The third-generation man from York who feels unable to describe himself as ‘British’

RASHMEE ROSHAN LALL June 6, 2022

Bang in the middle of the four-day Platinum Jubilee weekend, came one of the sadder comments I’ve heard in and about 21st century Britain. It was delivered by  a British Asian man from York.

His Punjabi father, son of an immigrant from India, was born and bred in Britain. That made my interlocutor a third-generation immigrant.

He owns three takeaways and is on the verge of starting a PhD. He is blessed with a charming wife, appeared to be in his mid-30s, is prosperous and intellectually curious and altogether, seemed a thoughtful and well-adjusted person.

But when I asked how he saw himself, this articulate and well-spoken man seemed lost for an answer.

“I’m a citizen of the world,” he said finally.

“You’re not British?” I asked.

“Well, I could never be English, could I?”

“Obviously not, because English has become a racially distinct identity. But what about British? Aren’t you British?”

“No,” he said.

“Why?” I persisted.

So he told me about the few occasions that he interacts with customers at his chippies. He is prosperous enough to not need to work in his takeaways every day but the few times he goes in, he runs into customers.
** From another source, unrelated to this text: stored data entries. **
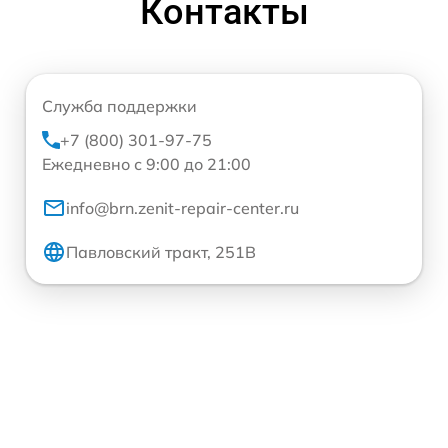
Контакты
Служба поддержки
+7 (800) 301-97-75
Ежедневно с 9:00 до 21:00
info@brn.zenit-repair-center.ru
Павловский тракт, 251В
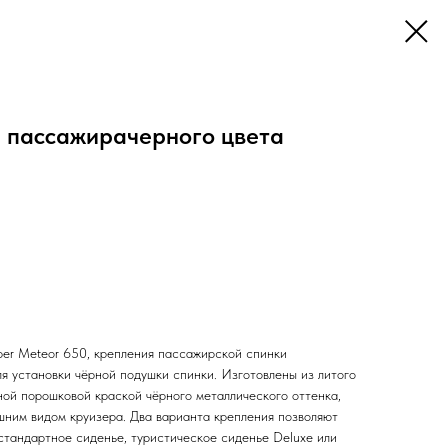
 пассажирачерного цвета
per Meteor 650, крепления пассажирской спинки
я установки чёрной подушки спинки. Изготовлены из литого
ой порошковой краской чёрного металлического оттенка,
шним видом круизера. Два варианта крепления позволяют
стандартное сиденье, туристическое сиденье Deluxe или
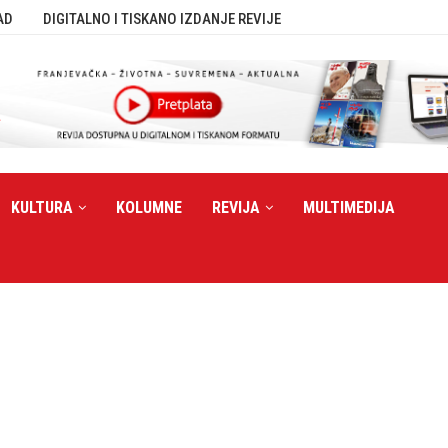
AD
DIGITALNO I TISKANO IZDANJE REVIJE
KULTURA
KOLUMNE
REVIJA
MULTIMEDIJA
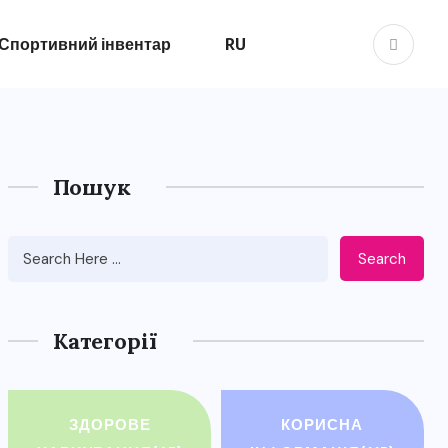
Спортивний інвентар
RU
Пошук
Search
Категорії
ЗДОРОВЕ
КОРИСНА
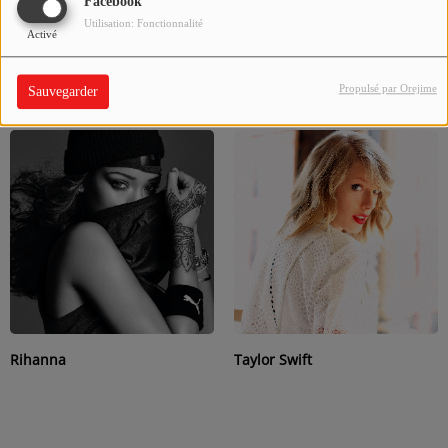
Facebook
Utilisation: Fonctionnalité
Activé
Propulsé par Orejime
Sauvegarder
Katy Perry
One Direction
Rihanna
Taylor Swift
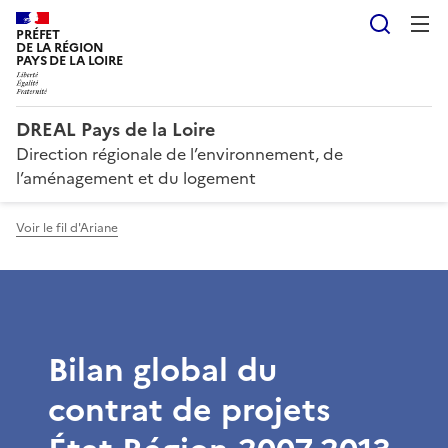
Reche
PRÉFET
DE LA RÉGION
PAYS DE LA LOIRE
DREAL Pays de la Loire
Direction régionale de l’environnement, de
l’aménagement et du logement
Voir le fil d'Ariane
Bilan global du
contrat de projets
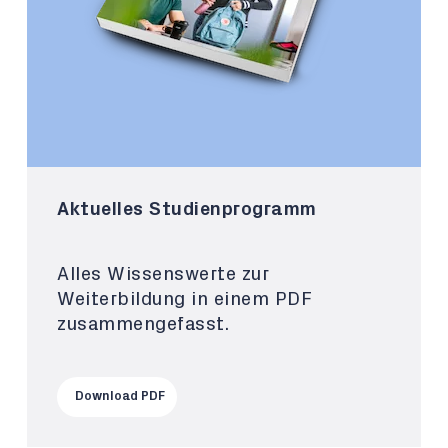
Aktuelles Studienprogramm
Alles Wissenswerte zur
Weiterbildung in einem PDF
zusammengefasst.
Download PDF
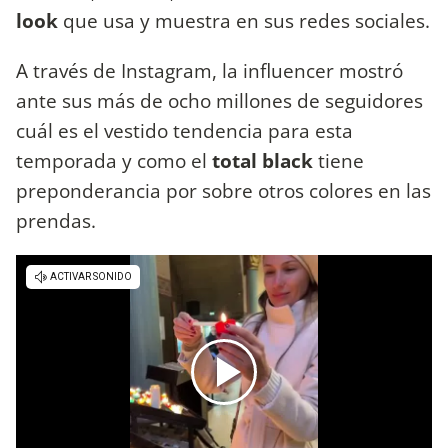
look
que usa y muestra en sus redes sociales.
A través de Instagram, la influencer mostró
ante sus más de ocho millones de seguidores
cuál es el vestido tendencia para esta
temporada y como el
total black
tiene
preponderancia por sobre otros colores en las
prendas.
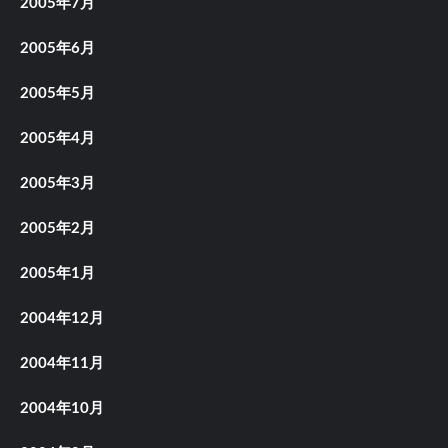
2005年7月
2005年6月
2005年5月
2005年4月
2005年3月
2005年2月
2005年1月
2004年12月
2004年11月
2004年10月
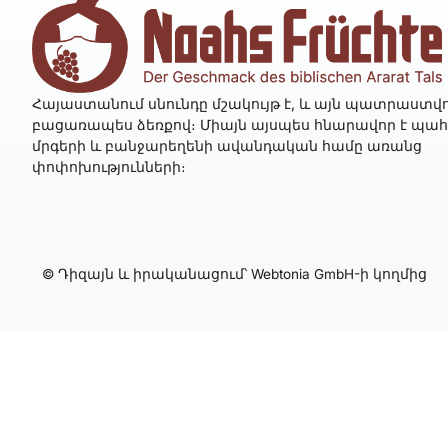
Հայաստանում սնունդը մշակույթ է, և այն պատրաստվո
բացառապես ձեռքով։ Միայն այսպես հնարավոր է պա
մրգերի և բանջարեղենի ավանդական համը առանց
փոփոխությունների։
© Դիզայն և իրականացում՝ Webtonia GmbH-ի կողմից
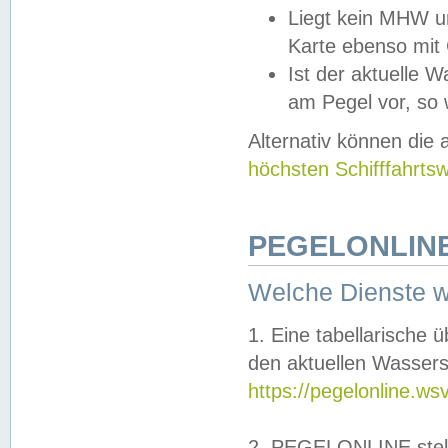
Liegt kein MHW u
Karte ebenso mit
Ist der aktuelle W
am Pegel vor, so
Alternativ können die
höchsten Schifffahrts
PEGELONLINE
Welche Dienste 
1. Eine tabellarische 
den aktuellen Wassers
https://pegelonline.ws
2. PEGELONLINE stell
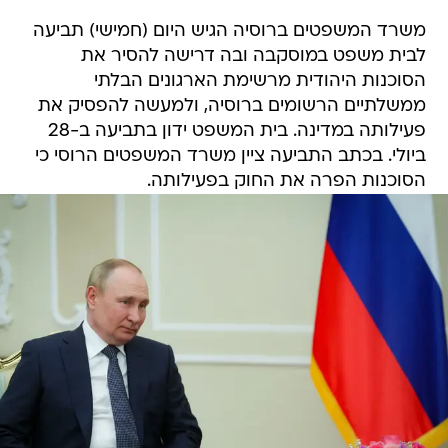
משרד המשפטים ברוסיה הגיש היום (חמישי) תביעה
לבית משפט במוסקבה ובה דרישה להסיר את
הסוכנות היהודית מרשימת הארגונים הבלתי
ממשלתיים הרשומים ברוסיה, ולמעשה להפסיק את
פעילותה במדינה. בית המשפט ידון בתביעה ב-28
ביולי. בכתב התביעה ציין משרד המשפטים הרוסי כי
הסוכנות הפרה את החוק בפעילותה.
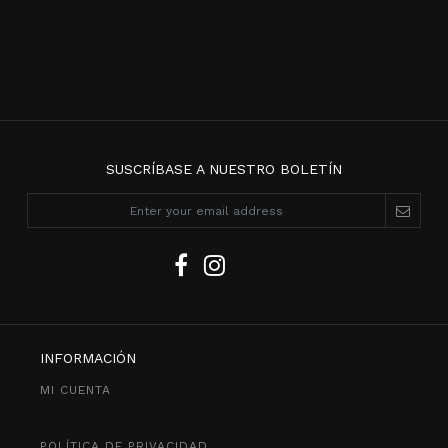
SUSCRÍBASE A NUESTRO BOLETÍN
INFORMACIÓN
MI CUENTA
POLÍTICA DE PRIVACIDAD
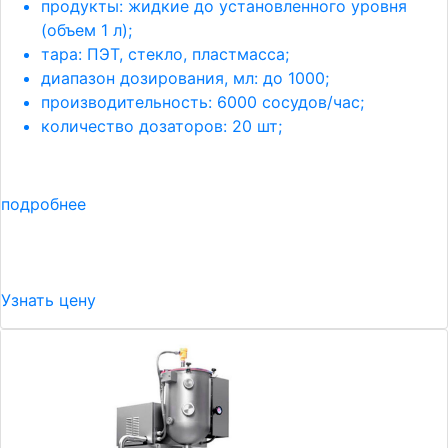
продукты: жидкие до установленного уровня
(объем 1 л);
тара: ПЭТ, стекло, пластмасса;
диапазон дозирования, мл: до 1000;
производительность: 6000 сосудов/час;
количество дозаторов: 20 шт;
подробнее
Узнать цену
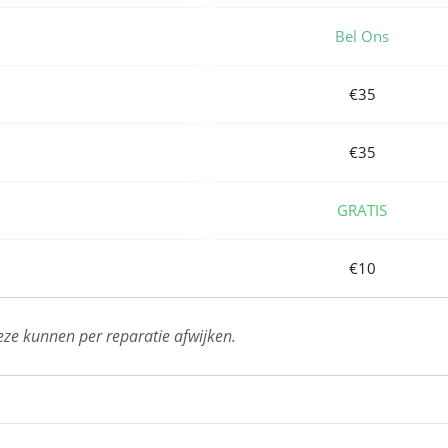
Bel Ons
€35
€35
GRATIS
€10
deze kunnen per reparatie afwijken.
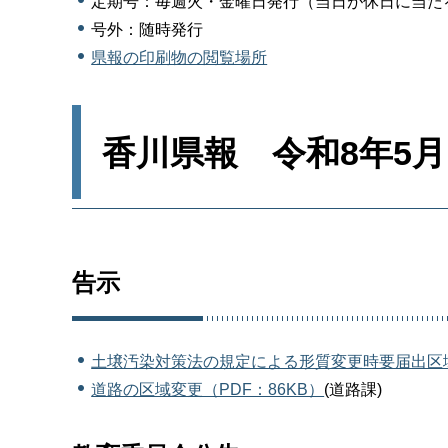
定期号：毎週火・金曜日発行（当日が休日に当た
号外：随時発行
県報の印刷物の閲覧場所
香川県報 令和8年5月
告示
土壌汚染対策法の規定による形質変更時要届出区域
道路の区域変更（PDF：86KB）
(道路課)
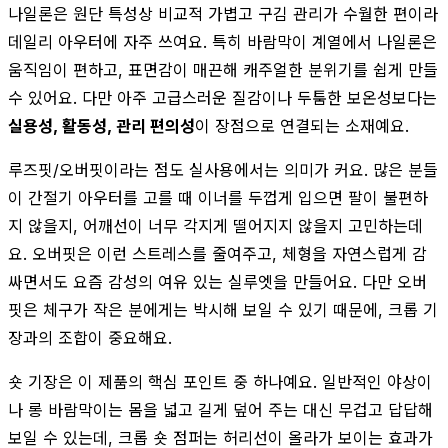
나일론은 원단 특성상 비교적 가볍고 구김 관리가 수월한 편이라
데일리 아우터에 자주 쓰여요. 특히 바람막이 계열에서 나일론은
움직임이 편하고, 표면감이 매끈해 캐주얼한 분위기를 쉽게 만들
수 있어요. 다만 아주 고급스러운 질감이나 두툼한 보온성보다는
실용성, 활동성, 관리 편의성
이 장점으로 연결되는 소재예요.
루즈핏/오버핏이라는 점도 실사용에서는 의미가 커요. 많은 분들
이 간절기 아우터를 고를 때 이너를 두껍게 입으면 팔이 불편하
지 않을지, 어깨선이 너무 각지게 떨어지지 않을지 고민하는데
요. 오버핏은 이런 스트레스를 줄여주고, 체형을 자연스럽게 감
싸면서도 요즘 감성의 여유 있는 실루엣을 만들어요. 다만 오버
핏은 체구가 작은 분에게는 박시해 보일 수 있기 때문에, 크롭 기
장과의 조합이 중요해요.
숏 기장은 이 제품의 핵심 포인트 중 하나예요. 일반적인 야상이
나 롱 바람막이는 몸을 넓고 길게 덮어 주는 대신 무겁고 답답해
보일 수 있는데, 크롭 숏 점퍼는 허리선이 올라가 보이는 효과가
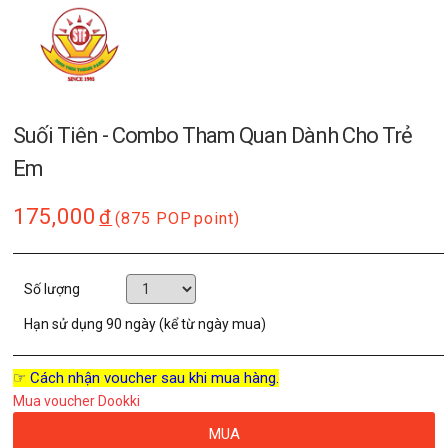
Suối Tiên - Combo Tham Quan Dành Cho Trẻ
Em
175,000
đ
(875 POP
point)
Số lượng
Hạn sử dụng
90 ngày (kể từ ngày mua)
☞ Cách nhận voucher sau khi mua hàng.
Mua voucher Dookki
MUA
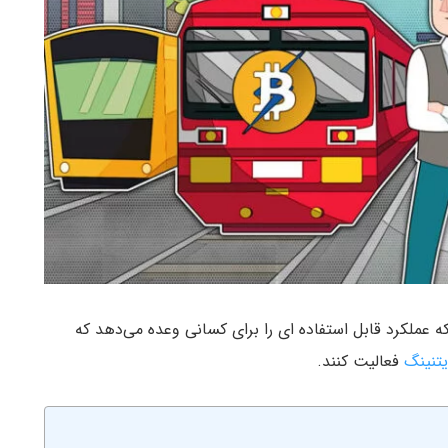
گیزی است که عملکرد قابل استفاده ای را برای کسانی وعده می‌دهد که
تنینگ
فعالیت کنند.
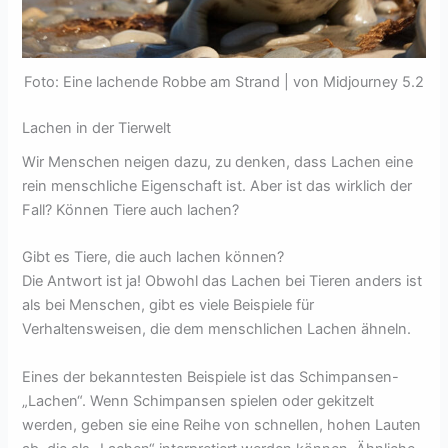
Foto: Eine lachende Robbe am Strand | von Midjourney 5.2
Lachen in der Tierwelt
Wir Menschen neigen dazu, zu denken, dass Lachen eine
rein menschliche Eigenschaft ist. Aber ist das wirklich der
Fall? Können Tiere auch lachen?
Gibt es Tiere, die auch lachen können?
Die Antwort ist ja! Obwohl das Lachen bei Tieren anders ist
als bei Menschen, gibt es viele Beispiele für
Verhaltensweisen, die dem menschlichen Lachen ähneln.
Eines der bekanntesten Beispiele ist das Schimpansen-
„Lachen“. Wenn Schimpansen spielen oder gekitzelt
werden, geben sie eine Reihe von schnellen, hohen Lauten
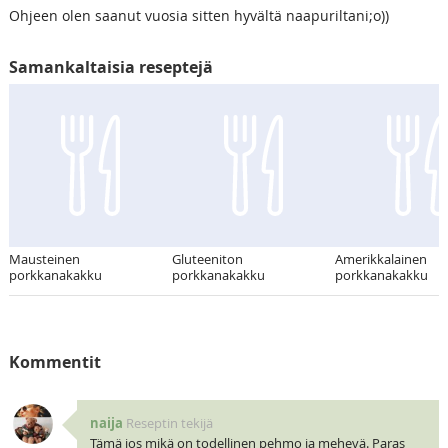
Ohjeen olen saanut vuosia sitten hyvältä naapuriltani;o))
Samankaltaisia reseptejä
Mausteinen
Gluteeniton
Amerikkalainen
porkkanakakku
porkkanakakku
porkkanakakku
Kommentit
naija
Reseptin tekijä
Tämä jos mikä on todellinen pehmo ja mehevä. Paras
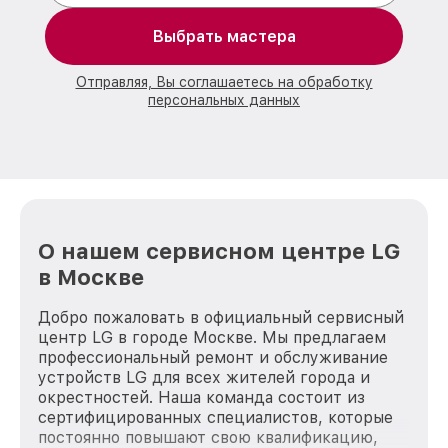
Выбрать мастера
Отправляя, Вы соглашаетесь на обработку
персональных данных
О нашем сервисном центре LG
в Москве
Добро пожаловать в официальный сервисный
центр LG в городе Москве. Мы предлагаем
профессиональный ремонт и обслуживание
устройств LG для всех жителей города и
окрестностей. Наша команда состоит из
сертифицированных специалистов, которые
постоянно повышают свою квалификацию,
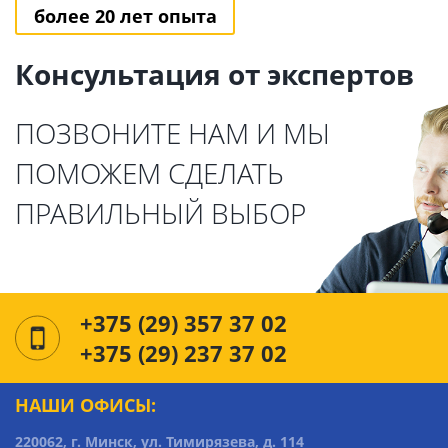
более 20 лет опыта
Консультация от экспертов
ПОЗВОНИТЕ НАМ И МЫ
ПОМОЖЕМ СДЕЛАТЬ
ПРАВИЛЬНЫЙ ВЫБОР
+375 (29) 357 37 02
+375 (29) 237 37 02
НАШИ ОФИСЫ:
220062, г. Минск, ул. Тимирязева, д. 114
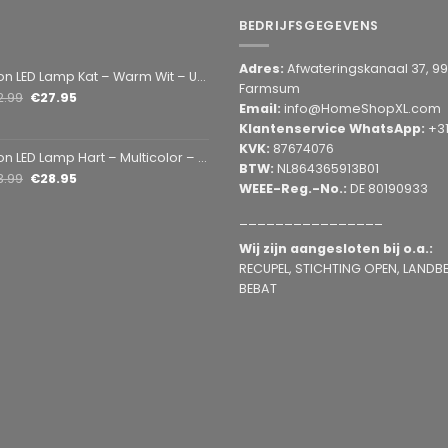
BEDRIJFSGEGEVENS
Adres:
Afwateringskanaal 37, 9
amp Kat – Warm Wit – USB & Batterij – Decoratieve Tafellamp voor Kinderkamer – 28,5 x 24,5 cm
Farmsum
2.99
€
27.95
Email:
info@HomeShopXL.com
Klantenservice WhatsApp:
+3
KVK:
87674076
mp Hart – Multicolor – USB & Batterij – Hartvormige Sfeerlamp – Kinderkamer & Slaapkamer – 25,2 x 23 cm
BTW:
NL864365913B01
3.99
€
28.95
WEEE-Reg.-No.:
DE 80190933
________________
Wij zijn aangesloten bij o.a.:
RECUPEL, STICHTING OPEN, LANDBEL
BEBAT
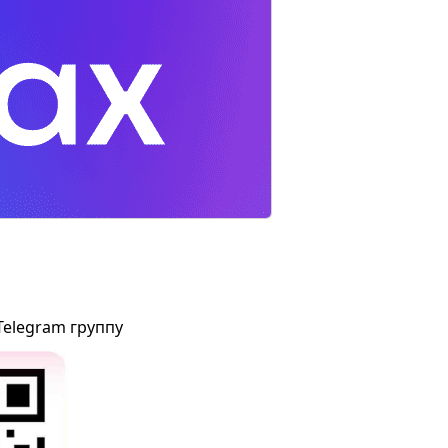
Telegram группу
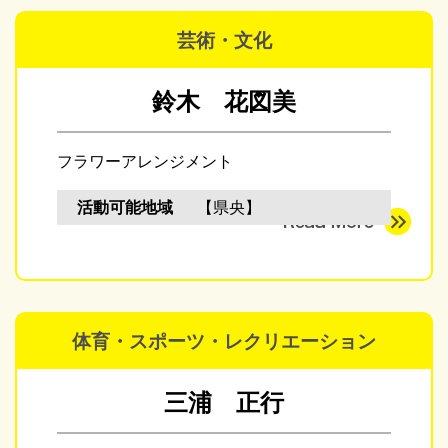
芸術・文化
鈴木 花図美
フラワーアレンジメント
活動可能地域
【県央】
体育・スポーツ・レクリエーション
三浦 正行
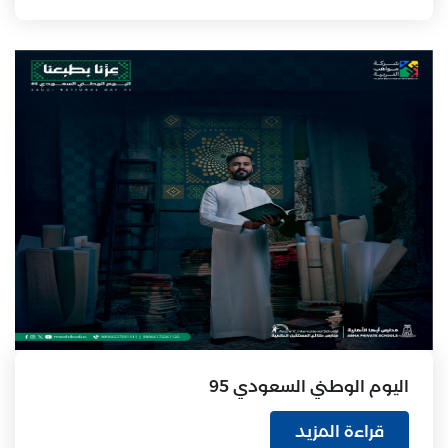
اليوم الوطني السعودي 95
قراءة المزيد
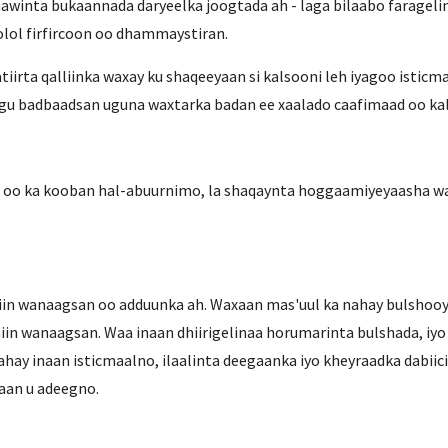
awinta bukaannada daryeelka joogtada ah - laga bilaabo faragelint
olol firfircoon oo dhammaystiran.
tiirta qalliinka waxay ku shaqeeyaan si kalsooni leh iyagoo isticm
ugu badbaadsan uguna waxtarka badan ee xaalado caafimaad oo ka
h - oo ka kooban hal-abuurnimo, la shaqaynta hoggaamiyeyaasha w
iin wanaagsan oo adduunka ah. Waxaan mas'uul ka nahay bulshooy
in wanaagsan. Waa inaan dhiirigelinaa horumarinta bulshada, iy
hay inaan isticmaalno, ilaalinta deegaanka iyo kheyraadka dabiic
aan u adeegno.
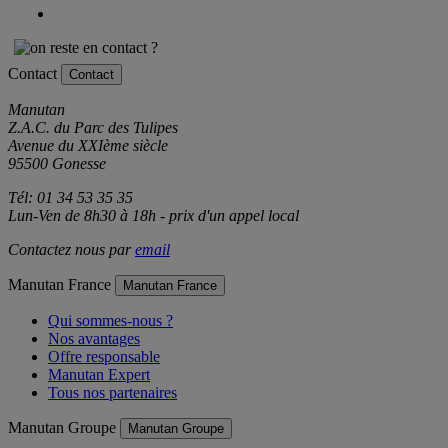
Contact
Contact
Manutan
Z.A.C. du Parc des Tulipes
Avenue du XXIème siècle
95500 Gonesse
Tél: 01 34 53 35 35
Lun-Ven de 8h30 à 18h - prix d'un appel local
Contactez nous par
email
Manutan France
Manutan France
Qui sommes-nous ?
Nos avantages
Offre responsable
Manutan Expert
Tous nos partenaires
Manutan Groupe
Manutan Groupe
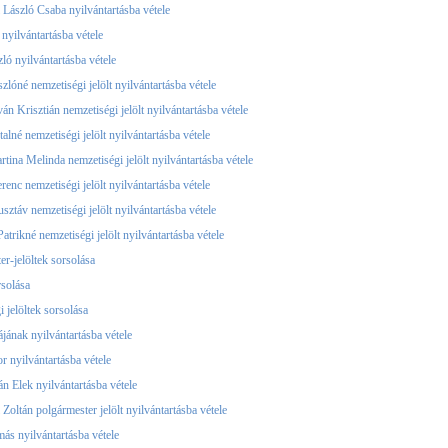
 László Csaba nyilvántartásba vétele
 nyilvántartásba vétele
ló nyilvántartásba vétele
zlóné nemzetiségi jelölt nyilvántartásba vétele
án Krisztián nemzetiségi jelölt nyilvántartásba vétele
alné nemzetiségi jelölt nyilvántartásba vétele
tina Melinda nemzetiségi jelölt nyilvántartásba vétele
renc nemzetiségi jelölt nyilvántartásba vétele
sztáv nemzetiségi jelölt nyilvántartásba vétele
trikné nemzetiségi jelölt nyilvántartásba vétele
er-jelöltek sorsolása
rsolása
 jelöltek sorsolása
jának nyilvántartásba vétele
r nyilvántartásba vétele
án Elek nyilvántartásba vétele
Zoltán polgármester jelölt nyilvántartásba vétele
ás nyilvántartásba vétele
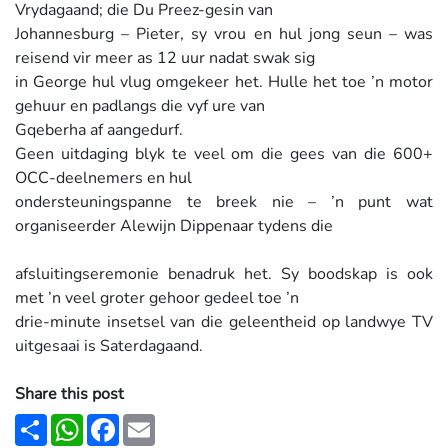
Vrydagaand; die Du Preez-gesin van
Johannesburg – Pieter, sy vrou en hul jong seun – was
reisend vir meer as 12 uur nadat swak sig
in George hul vlug omgekeer het. Hulle het toe ’n motor
gehuur en padlangs die vyf ure van
Gqeberha af aangedurf.
Geen uitdaging blyk te veel om die gees van die 600+
OCC-deelnemers en hul
ondersteuningspanne te breek nie – ’n punt wat
organiseerder Alewijn Dippenaar tydens die
afsluitingseremonie benadruk het. Sy boodskap is ook
met ’n veel groter gehoor gedeel toe ’n
drie-minute insetsel van die geleentheid op landwye TV
uitgesaai is Saterdagaand.
Share this post
Share
WhatsApp
Facebook
Email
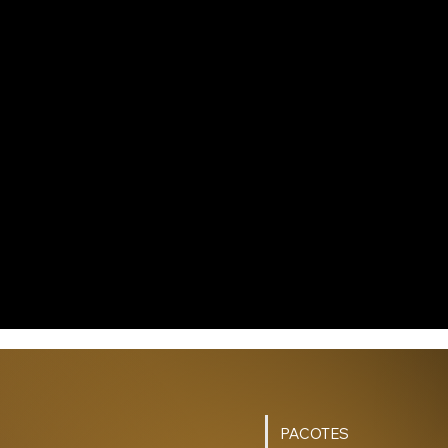
PACOTES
And they always ask, he told me: “Where are you from?”

“Is that because of your beard?” I said, gesturing towards his lush, black facial hair.

“My colour or my beard, whatever,” he replied.

What upset him, it seemed, was that the customers never seemed satisfied with his response to their question “where are you from?”  He would reply, accurately and truthfully, “Huntington,” a small town in north Yorkshire. But they would follow that with another question: “Where are you really from?”

He rolled his eyes as he recounted the customers’ persistent questioning. “How many generations back do you need to go?”

“Is that the reason you aren’t able to admit to being British?” I said.

He nodded. “I don’t feel it.”

It made me feel sad – both for him and for Britain. Imagine being born and bred in a country that you cannot acknowledge as one of the markers of your identity. And imagine a country that actually believes that multiculturalism is about the more obvious, possibly vacuous expressions of integration – bunting and biryani street parties, for instance, as The Guardian reported over the Platinum Jubilee weekend.

The conversation made me reconsider what the Platinum Jubilee celebrations of Queen Elizabeth II’s 70-year reign revealed. A country that has changed beyond recognition in seven decades, but still has a very long way to go to feel comfortable in its own skin.

If anything, the Jubilee knees-up has shown the critical importance of examining what keeps pockets of the country so cruelly insular in its understanding of fellow Britons.